I’m not entirely certain why “big” cities don’t rank higher. Are all the cities ahead of them problematic with their names where steps were not taken to correct for that? Or is it possible that more rural fans are reliant on the Internet to express their fannishness for a team? Are there players from these rural communities playing in the AFL so local news sources give additional attention to players that they would not get in more urban areas? It is possible. The real reason is probably rather complex.
So if you’re going to the game in Darwin this weekend, you probably see more people barracking for the Demons.
Notes:
1. I could theoretically get data from Facebook’s advertiser page for the number of people who list an interest and live with in a certain distance of a city. There are just a few limitations. First, not every location in the Northern Territory is listed. Second, since Facebook forced users to like their interests, things have been in a state of flux and I’ve found zeros where there should not be zeros based on the number of people who like a fan page that Facebook uses and its default for a search of that interest.
2. There are other ways I might have gone about doing this besides Google, including searching local newspapers for references to a team. There are just limitations there in that not every location has its own newspaper and it excludes a lot of fan created references on sites likes bebo and blogger where the audience may be different than the ones that newspapers market to. I might also have tried a geolocation based search. I just haven’t found a good one yet that is based in Australia. And even the ones I have seen tend to focus on Twitter and Foursquare. AFL fandom is located more than just there.
3. The methodology problems are a recurring problem when doing any sort of social media or web based research with the intent to create data sets. It is why I’m generally deeply skeptical of any numbers I see unless some one clearly states their methodology, explains the problems and provides their data to give benchmarks.
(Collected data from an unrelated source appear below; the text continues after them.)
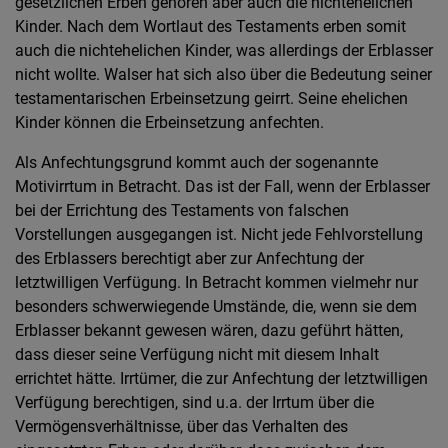
gesetzlichen Erben gehören aber auch die nichtehelichen
Kinder. Nach dem Wortlaut des Testaments erben somit
auch die nichtehelichen Kinder, was allerdings der Erblasser
nicht wollte. Walser hat sich also über die Bedeutung seiner
testamentarischen Erbeinsetzung geirrt. Seine ehelichen
Kinder können die Erbeinsetzung anfechten.
Als Anfechtungsgrund kommt auch der sogenannte
Motivirrtum in Betracht. Das ist der Fall, wenn der Erblasser
bei der Errichtung des Testaments von falschen
Vorstellungen ausgegangen ist. Nicht jede Fehlvorstellung
des Erblassers berechtigt aber zur Anfechtung der
letztwilligen Verfügung. In Betracht kommen vielmehr nur
besonders schwerwiegende Umstände, die, wenn sie dem
Erblasser bekannt gewesen wären, dazu geführt hätten,
dass dieser seine Verfügung nicht mit diesem Inhalt
errichtet hätte. Irrtümer, die zur Anfechtung der letztwilligen
Verfügung berechtigen, sind u.a. der Irrtum über die
Vermögensverhältnisse, über das Verhalten des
This methodology issue also probably explains why much of the research done in regards to social media involves case studies and qualitative style research: The data is just so problematic to attain.
Edited to add: Visualization of this data. It isn’t perfect. There are a number of erroneous data points. (Anything outside of the Northern Territory is incorrectly placed on the map.) That said, it begins to give an idea of these patterns going on… though looking at the map, I don’t really see what I would consider overwhelming patterns. One of the islands is all Melbourne Demons. I had some data for about 15 cities for the North Melbourne Kangaroos that I overlaid to give this a bit more perspective. At some point, I should do every city in the Northern Territory, corrected as much as possible for the problems discussed above, with every team on the map.